→ **EXERCISE DETAILS**
All lines below must be repeated exactly, with the pictures omitted.

*** DATASET CONTENT ***

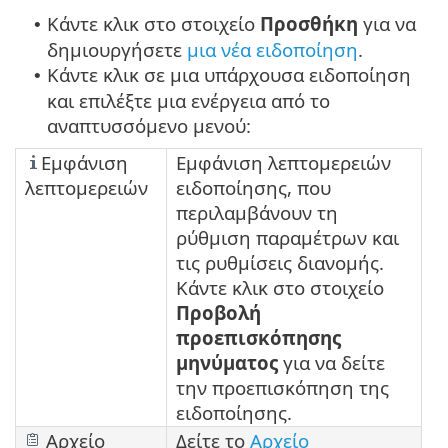
Κάντε κλικ στο στοιχείο
Προσθήκη
για να
•
δημιουργήσετε
μια νέα ειδοποίηση
.
Κάντε κλικ σε μια υπάρχουσα ειδοποίηση
•
και επιλέξτε μια ενέργεια από το
αναπτυσσόμενο μενού:
Εμφάνιση
Εμφάνιση λεπτομερειών
λεπτομερειών
ειδοποίησης, που
περιλαμβάνουν τη
ρύθμιση παραμέτρων και
τις ρυθμίσεις διανομής.
Κάντε κλικ στο στοιχείο
Προβολή
προεπισκόπησης
μηνύματος
για να δείτε
την προεπισκόπηση της
ειδοποίησης.
Αρχείο
Δείτε το
Αρχείο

*** End of DATASET CONTENT ***

→ **SOLUTION BELOW**
Κάντε κλικ στο στοιχείο
Προσθήκη
για να
•
δημιουργήσετε
μια νέα ειδοποίηση
.
Κάντε κλικ σε μια υπάρχουσα ειδοποίηση
•
και επιλέξτε μια ενέργεια από το
αναπτυσσόμενο μενού:
Εμφάνιση
Εμφάνιση λεπτομερειών
λεπτομερειών
ειδοποίησης, που
περιλαμβάνουν τη
ρύθμιση παραμέτρων και
τις ρυθμίσεις διανομής.
Κάντε κλικ στο στοιχείο
Προβολή
προεπισκόπησης
μηνύματος
για να δείτε
την προεπισκόπηση της
ειδοποίησης.
Αρχείο
Δείτε το
Αρχείο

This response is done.